Danny Harris and Marco DeGeorge have done something rare in business. They’ve built a $10 billion company and kept it.

While most successful startups eventually sell to larger corporations or go public, these childhood friends chose a different path. They maintained complete ownership while scaling from a small yoga apparel company to a global wellness empire spanning digital fitness, skincare, supplements, and experiential retail.

Their strategy worked. Celebrity endorsements created authentic brand visibility. Digital-first sales channels captured 90% of revenue. Expansion into wellness products deepened customer relationships. Each decision reinforced their position as a premium lifestyle brand rather than just another athleisure company.

The financial results speak for themselves: revenue jumped fivefold in two years, from $200 million to over $1 billion. Yet when private equity firms and sovereign wealth funds came calling with $10 billion valuations, Harris and DeGeorge walked away from potential deals.

This decision gives them something money can’t buy: complete control over their brand’s future. They can expand into new wellness categories, open innovative retail concepts, or pursue long-term strategies without answering to outside investors.

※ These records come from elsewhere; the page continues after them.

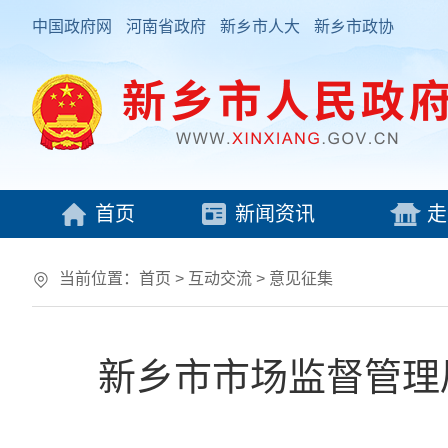
中国政府网
河南省政府
新乡市人大
新乡市政协
首页
新闻资讯
走
当前位置：
首页
>
互动交流
>
意见征集
新乡市市场监督管理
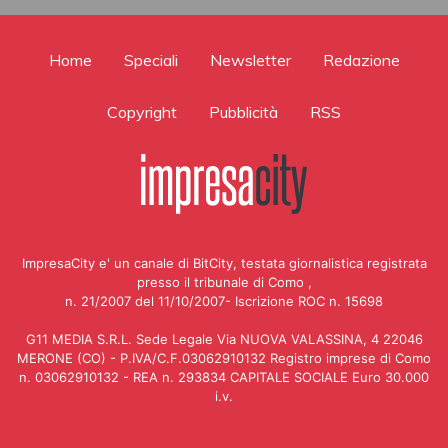
Home
Speciali
Newsletter
Redazione
Copyright
Pubblicità
RSS
ImpresaCity e' un canale di BitCity, testata giornalistica registrata
presso il tribunale di Como ,
n. 21/2007 del 11/10/2007- Iscrizione ROC n. 15698
G11 MEDIA S.R.L. Sede Legale Via NUOVA VALASSINA, 4 22046
MERONE (CO) - P.IVA/C.F.03062910132 Registro imprese di Como
n. 03062910132 - REA n. 293834 CAPITALE SOCIALE Euro 30.000
i.v.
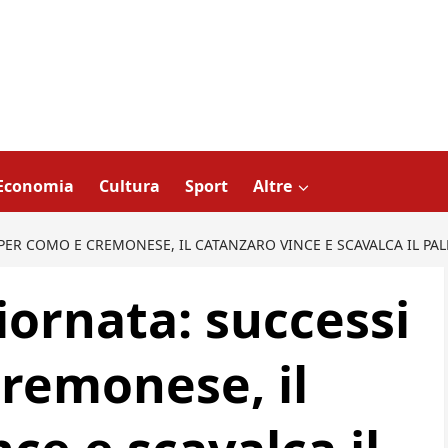
Economia
Cultura
Sport
Altre
I PER COMO E CREMONESE, IL CATANZARO VINCE E SCAVALCA IL P
giornata: successi
remonese, il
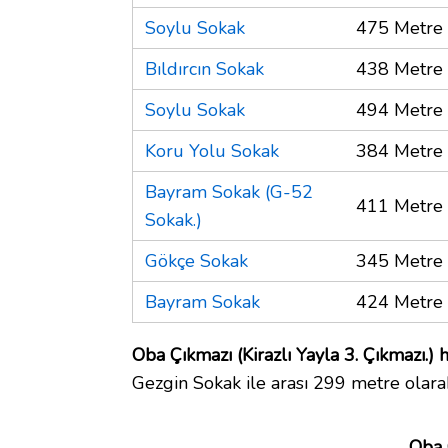
Soylu Sokak
475 Metre
Bıldırcın Sokak
438 Metre
Soylu Sokak
494 Metre
Koru Yolu Sokak
384 Metre
Bayram Sokak (G-52
411 Metre
Sokak.)
Gökçe Sokak
345 Metre
Bayram Sokak
424 Metre
Oba Çıkmazı (Kirazlı Yayla 3. Çıkmazı.) h
Gezgin Sokak ile arası 299 metre olara
Oba Ç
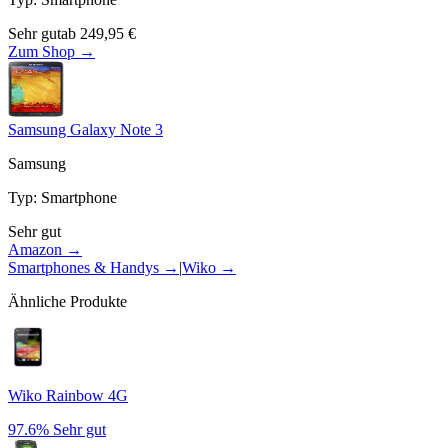
Sehr gut
ab
249,95
€
Zum Shop →
Samsung Galaxy Note 3
Samsung
Typ
:
Smartphone
Sehr gut
Amazon →
Smartphones & Handys
→
|
Wiko
→
Ähnliche Produkte
Wiko Rainbow 4G
97.6%
Sehr gut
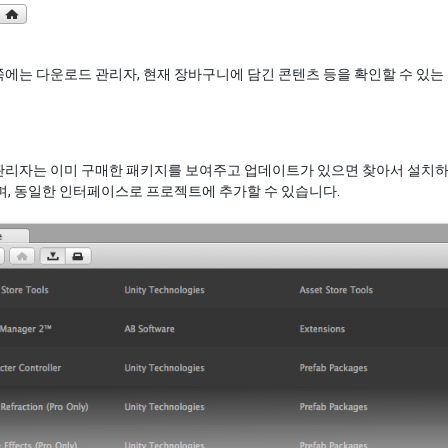
에는 다운로드 관리자, 현재 장바구니에 담긴 콘텐츠 등을 확인할 수 있는
리자는 이미 구매한 패키지를 보여주고 업데이트가 있으면 찾아서 설치하게 
며, 동일한 인터페이스로 프로젝트에 추가할 수 있습니다.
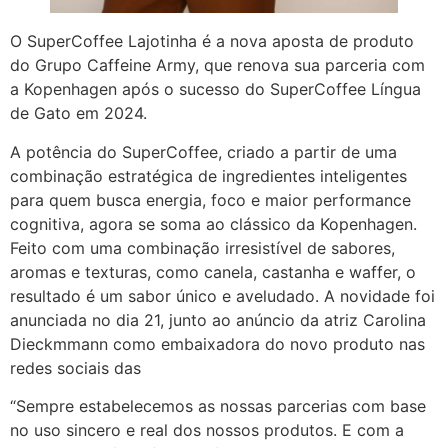
O SuperCoffee Lajotinha é a nova aposta de produto
do Grupo Caffeine Army, que renova sua parceria com
a Kopenhagen após o sucesso do SuperCoffee Língua
de Gato em 2024.
A potência do SuperCoffee, criado a partir de uma
combinação estratégica de ingredientes inteligentes
para quem busca energia, foco e maior performance
cognitiva, agora se soma ao clássico da Kopenhagen.
Feito com uma combinação irresistível de sabores,
aromas e texturas, como canela, castanha e waffer, o
resultado é um sabor único e aveludado. A novidade foi
anunciada no dia 21, junto ao anúncio da atriz Carolina
Dieckmmann como embaixadora do novo produto nas
redes sociais das
“Sempre estabelecemos as nossas parcerias com base
no uso sincero e real dos nossos produtos. E com a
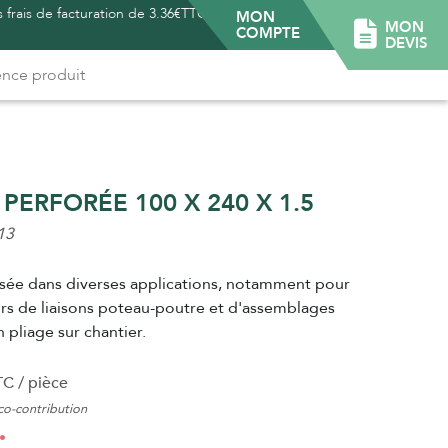
 frais de facturation de 3.36€TTC -
MON
MON
COMPTE
DEVIS
PERFORÉE 100 X 240 X 1.5
13
lisée dans diverses applications, notamment pour
ors de liaisons poteau-poutre et d'assemblages
 pliage sur chantier.
C / pièce
o-contribution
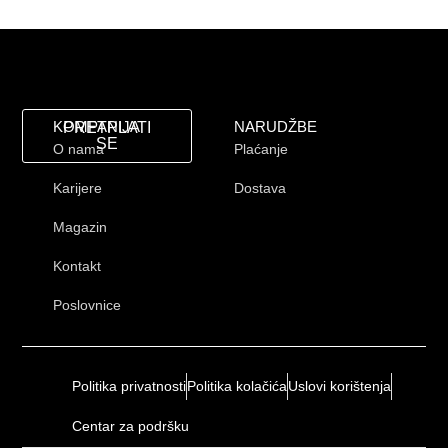
KOMPANIJA
NARUDŽBE
PRETPLATI
SE
O nama
Plaćanje
Karijere
Dostava
Magazin
Kontakt
Poslovnice
Politika privatnosti
Politika kolačića
Uslovi korištenja
Centar za podršku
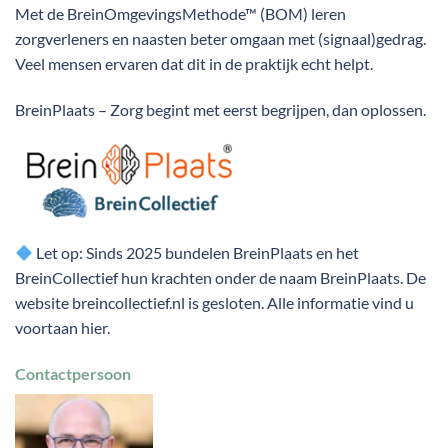
Met de BreinOmgevingsMethode™ (BOM) leren
zorgverleners en naasten beter omgaan met (signaal)gedrag.
Veel mensen ervaren dat dit in de praktijk echt helpt.
BreinPlaats – Zorg begint met eerst begrijpen, dan oplossen.
Let op: Sinds 2025 bundelen BreinPlaats en het
BreinCollectief hun krachten onder de naam BreinPlaats. De
website breincollectief.nl is gesloten. Alle informatie vind u
voortaan hier.
Contactpersoon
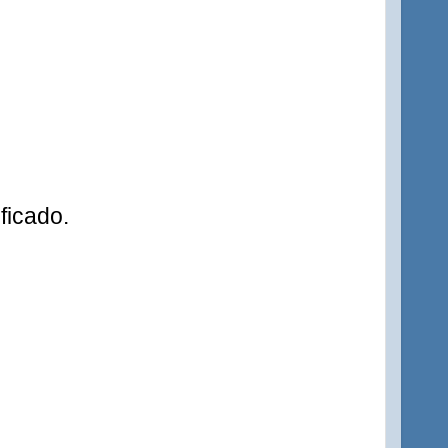
ficado.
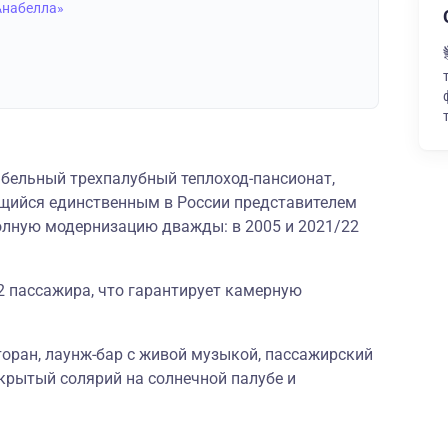
Анабелла»
бельный трехпалубный теплоход-пансионат,
щийся единственным в России представителем
олную модернизацию дважды: в 2005 и 2021/22
2 пассажира, что гарантирует камерную
торан, лаунж-бар с живой музыкой, пассажирский
крытый солярий на солнечной палубе и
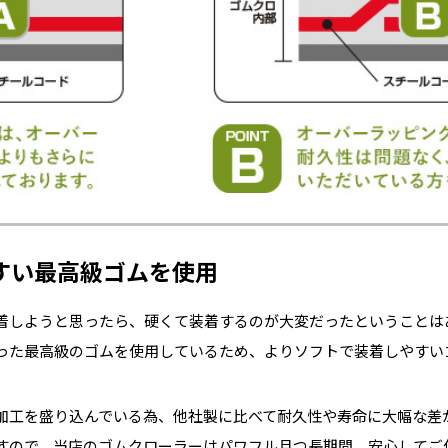
すい最高級ゴムを使用
着しようと思ったら、硬くて装着するのが大変だったということは
った最高級のゴムを使用しているため、よりソフトで装着しやすい
加工を盛り込んでいる為、他社製に比べて耐久性や寿命に大幅な差
すので、当店のゴムクローラーはパワフル且つ長期間、安心してご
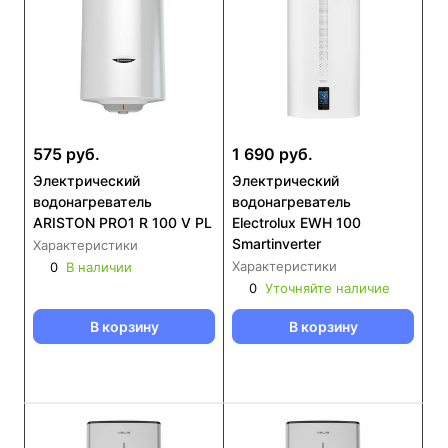
575 руб.
1 690 руб.
Электрический
Электрический
водонагреватель
водонагреватель
ARISTON PRO1 R 100 V PL
Electrolux EWH 100
Smartinverter
Характеристики
Характеристики
0
В наличии
0
Уточняйте наличие
В корзину
В корзину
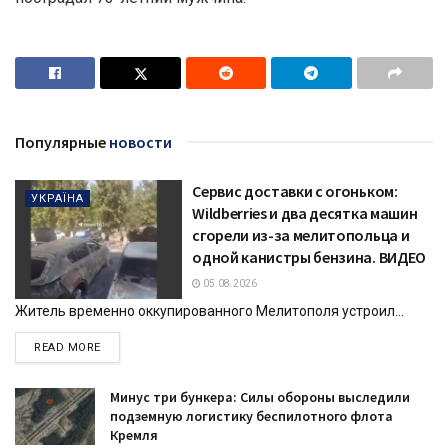
Популярные
новости
Сервис доставки с огоньком:
УКРАЇНА
Wildberries и два десятка машин
сгорели из-за мелитопольца и
одной канистры бензина. ВИДЕО
05.08.2026
Житель временно оккупированного Мелитополя устроил...
DETAILS
READ MORE
Минус три бункера: Силы обороны выследили
подземную логистику беспилотного флота
Кремля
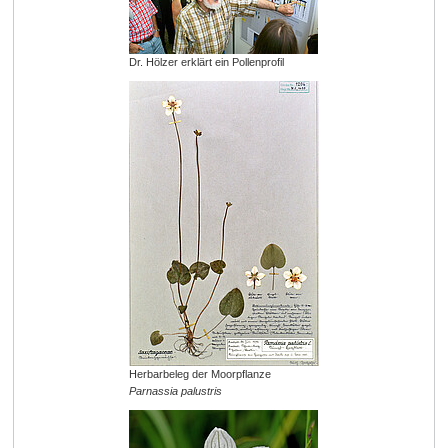
Dr. Hölzer erklärt ein Pollenprofil
Herbarbeleg der Moorpflanze
Parnassia palustris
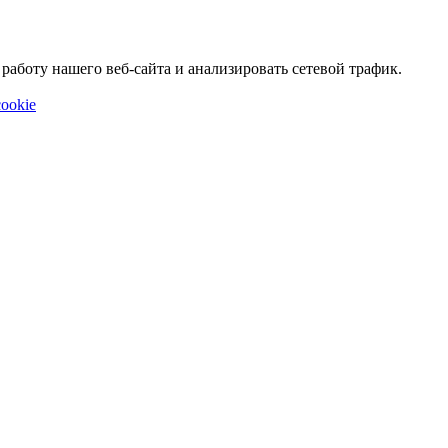
аботу нашего веб-сайта и анализировать сетевой трафик.
ookie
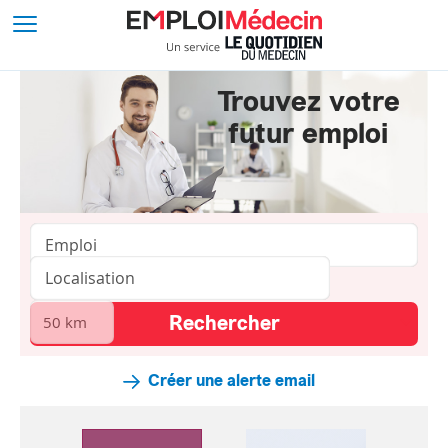
Trouvez votre
futur emploi
Créer une alerte email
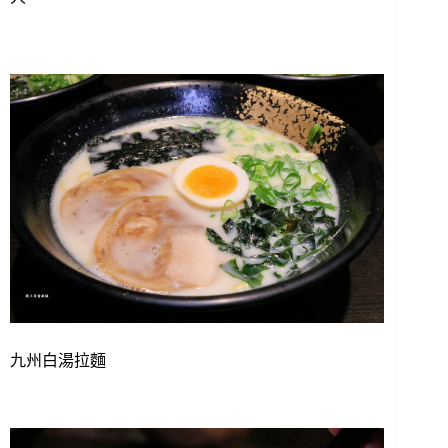
九州白湯拉麵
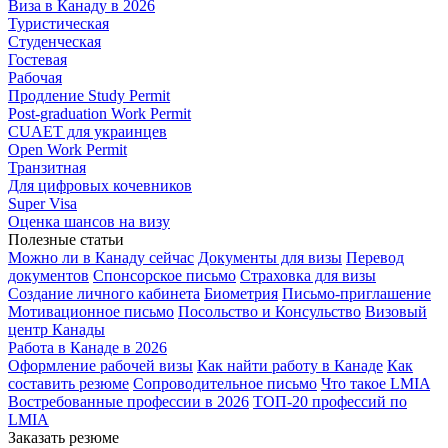
Виза в Канаду в 2026
Туристическая
Студенческая
Гостевая
Рабочая
Продление Study Permit
Post-graduation Work Permit
CUAET для украинцев
Open Work Permit
Транзитная
Для цифровых кочевников
Super Visa
Оценка шансов на визу
Полезные статьи
Можно ли в Канаду сейчас
Документы для визы
Перевод
документов
Спонсорское письмо
Страховка для визы
Создание личного кабинета
Биометрия
Письмо-приглашение
Мотивационное письмо
Посольство и Консульство
Визовый
центр Канады
Работа в Канаде в 2026
Оформление рабочей визы
Как найти работу в Канаде
Как
составить резюме
Сопроводительное письмо
Что такое LMIA
Востребованные профессии в 2026
ТОП-20 профессий по
LMIA
Заказать резюме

For entrepreneurs watching this story unfold, Alo Yoga represents a different model of success—one where founders can build billion-dollar brands without giving up ownership or compromising their original vision.

FAQs

Q1. Who are the owners of Alo Yoga?

Alo Yoga is owned by its original founders, Danny Harris and Marco DeGeorge. They started the brand in 2007 and continue to serve as co-CEOs, each maintaining a 50% stake in the company.

Q2. Is Alo Yoga affiliated with Lululemon?

No, Alo Yoga is not affiliated with or owned by Lululemon. It is an independent brand owned and operated by its founders, Danny Harris and Marco DeGeorge.

Q3. What is the relationship between Bella+Canvas and Alo Yoga?

Bella+Canvas and Alo Yoga are both brands under the parent company Color Image Apparel, Inc. They are separate entities but share the same parent company founded by Danny Harris and Marco DeGeorge.

Q4. Is Alo Yoga a publicly traded company?

No, Alo Yoga is not a publicly traded company. It remains privately held by its founders, despite its significant growth and valuation of approximately $10 billion.

Q5. How has Alo Yoga expanded beyond apparel?

Alo Yoga has expanded into various wellness sectors, including the Alo Moves digital fitness platform, a skincare line called Alo Glow System, wellness supplements, and experiential retail spaces known as Alo Sanctuaries.